都合のいい女になるはずが溺愛されてます
佐久間にはとりあえずソファに座ってテレビを見てもらうことにした。
私はお風呂に入る準備をしようと思ってベット下の収納から下着を取り出そうとしたら「仁奈」と後ろから声をかけられた。


「仁奈の家、なんか落ち着く」

「そうですか、どうぞくつろいでください」

「引っ越してきていい?」

「絶対イヤです。

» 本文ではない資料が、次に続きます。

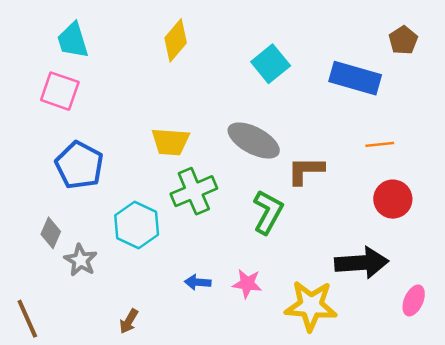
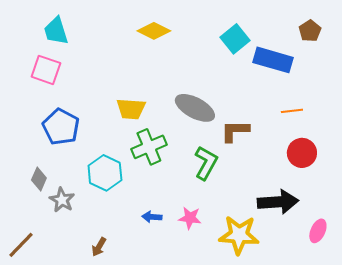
yellow diamond: (176, 40) -> (154, 31), moved, turned 76
cyan square: (271, 64) -> (235, 39), moved
brown line: (27, 319) -> (21, 245), turned 68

狭くなる」

「じゃあふたりで広い部屋引っ越そ」

「……」


まだ酔いが覚めないの?

いったい何人の女がこいつの思ってもない一言に騙されたんだろう。
嬉しいと思う自分が余計腹ただしい。

翻弄されてる、今の私はまさにそれだ。


「佐久間さん」

「ん?」

「何回言わせる気ですか?馴れ馴れしいです」


たまらずケンカをふっかけたけど「はは、出た」と笑われた。


「試してごめんね。仁奈は一筋縄じゃいかないか」


試すって何を?もう訳わかんない。
恋愛感情のない相手に駆け引きなんてややこしいことしたくないのに。

私は佐久間に聞こえるようにわざと大きなため息をしてバスルームに向かった。